Once mama and baby are home, we are SO excited to come on over, cuddle that sweet new baby and visit. While we look forward to these visits, they can be a source of stress for new parents. It can be overwhelming to be breastfeeding seemingly around the clock, dealing with the sudden onslaught of total sleep deprivation, hormonal cocktails bubbling over, and STILL new mamas and papas feel like they have to entertain when people come to <cue the gratuitous Seinfeld reference> “SEE THE BABY!!”
New parents do want to share their beautiful bundles with you. Really. But there are few things you should do to make your visit one where the parents are refreshed after you leave versus more exhausted. Here are 5 tips to show some mad baby love to the new parents in your life, be helpful and not a royal PITA.
CALL FIRST. Please ask permission to see if you can come over. Don’t ever “pop by” a home with a new baby in it. You never know how that household slept the day or hour before and if they’ve finally just crashed after a marathon breastfeeding session. Normally I love and am very pro-pop-in but not where it pertains to new mamas and papas. Just don’t.
BRING FOOD. Or Starbucks. Or something those parents can use. When a rash of babes were born a few years ago, I brought a coffee and care package to all my mama friends. A new trashy magazine, a Maybelline mascara (hey, mamas like to feel sexy too even when we might not look it), and a bubblebath bomb. Finger Foods are super helpful, like bagels, muffins, or something they don't have to cook and can eat one-handed, because new parents are busy! Casseroles are also a great alternative. Be sure to include the cooking instructions and don’t put it in a container you “just have to get back”.
WASH YOUR HANDS. I know you want to grab that baby and just “Mmmmmmmmmm” inhale that sweet, baby smell.
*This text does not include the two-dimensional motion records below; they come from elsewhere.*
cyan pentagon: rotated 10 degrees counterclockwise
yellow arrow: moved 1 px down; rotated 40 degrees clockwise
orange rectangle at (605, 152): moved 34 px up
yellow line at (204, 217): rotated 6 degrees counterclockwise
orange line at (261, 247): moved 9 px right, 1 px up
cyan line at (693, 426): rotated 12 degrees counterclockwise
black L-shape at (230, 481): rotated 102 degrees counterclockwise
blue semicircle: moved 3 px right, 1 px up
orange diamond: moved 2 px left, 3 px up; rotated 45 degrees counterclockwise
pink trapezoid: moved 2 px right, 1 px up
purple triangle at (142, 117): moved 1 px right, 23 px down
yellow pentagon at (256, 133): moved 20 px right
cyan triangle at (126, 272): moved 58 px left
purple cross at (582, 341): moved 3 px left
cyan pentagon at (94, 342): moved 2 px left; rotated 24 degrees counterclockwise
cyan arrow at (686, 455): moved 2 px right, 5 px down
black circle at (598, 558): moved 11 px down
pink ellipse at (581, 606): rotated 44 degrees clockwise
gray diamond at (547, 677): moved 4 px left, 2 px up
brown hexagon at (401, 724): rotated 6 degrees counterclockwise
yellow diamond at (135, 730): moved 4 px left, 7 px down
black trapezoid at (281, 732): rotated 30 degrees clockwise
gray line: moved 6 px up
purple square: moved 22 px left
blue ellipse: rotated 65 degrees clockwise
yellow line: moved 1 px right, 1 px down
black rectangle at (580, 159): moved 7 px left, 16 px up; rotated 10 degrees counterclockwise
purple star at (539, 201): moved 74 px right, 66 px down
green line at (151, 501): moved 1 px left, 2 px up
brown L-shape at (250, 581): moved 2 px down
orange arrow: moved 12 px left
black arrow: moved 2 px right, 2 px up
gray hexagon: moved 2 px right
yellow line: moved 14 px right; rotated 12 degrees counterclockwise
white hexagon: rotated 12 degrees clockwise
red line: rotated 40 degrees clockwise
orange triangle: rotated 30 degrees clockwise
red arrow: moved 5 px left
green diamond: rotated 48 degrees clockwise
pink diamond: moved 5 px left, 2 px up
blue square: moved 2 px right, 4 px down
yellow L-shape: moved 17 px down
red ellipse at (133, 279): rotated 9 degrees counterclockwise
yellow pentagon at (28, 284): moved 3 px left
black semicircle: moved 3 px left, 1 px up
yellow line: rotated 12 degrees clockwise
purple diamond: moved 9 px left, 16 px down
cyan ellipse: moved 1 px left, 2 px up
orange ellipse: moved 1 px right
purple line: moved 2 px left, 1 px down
But please don’t make the new parents look like paranoid freaks. Any and all baby handlers should wash their hands before holding the baby. It’s just good manners and helps keep newborns with new immune systems safe from your cooties.
CELEBRATE SIBLINGS. If you’re bringing a gigantic diaper cake or other enormous gift for baby, please bring something small for siblings too. Little ones are dealing with enough feelings of jealousy, anxiety, and stress (even if they appear happy, their world has been changed forever). When I had my middle child so many thoughtful people brought a small toy or token for my oldest to make sure he felt special and loved too. It’s a gesture I’ve never forgotten.
DO SOMETHING. I know it’s so tempting to just sit there and snuggle that baby. But it would be so super cool if you would, you know, run a vacuum or something. Put away a full dishwasher, run a load of laundry, fold something, and take a to-do off that new mama/papa’s list. I guarantee they will love you for it. Once you finished your chore, then you can volunteer to smell/snuggle that new baby while mama and papa go for a much needed nap. ;)
And here’s one more that is really, really important: According to the US Mental Health Association, it’s estimated that between 50% and 80% of mothers experience the “Baby Blues”. Post-partum depression is still under-diagnosed and grossly under-treated. Therefore, any help, support, and resource you can provide to a family with a new addition is a BIG help. Tell those parents you’d happy to come and sit with baby on Saturday so they can nap. You’d love to take the other kid(s) to the park to build snowmen while she enjoys the quiet. Every little bit counts. It does take a village. And although we have technology and all the comforts we can possibly ask for–a helping, caring hand still goes a long way.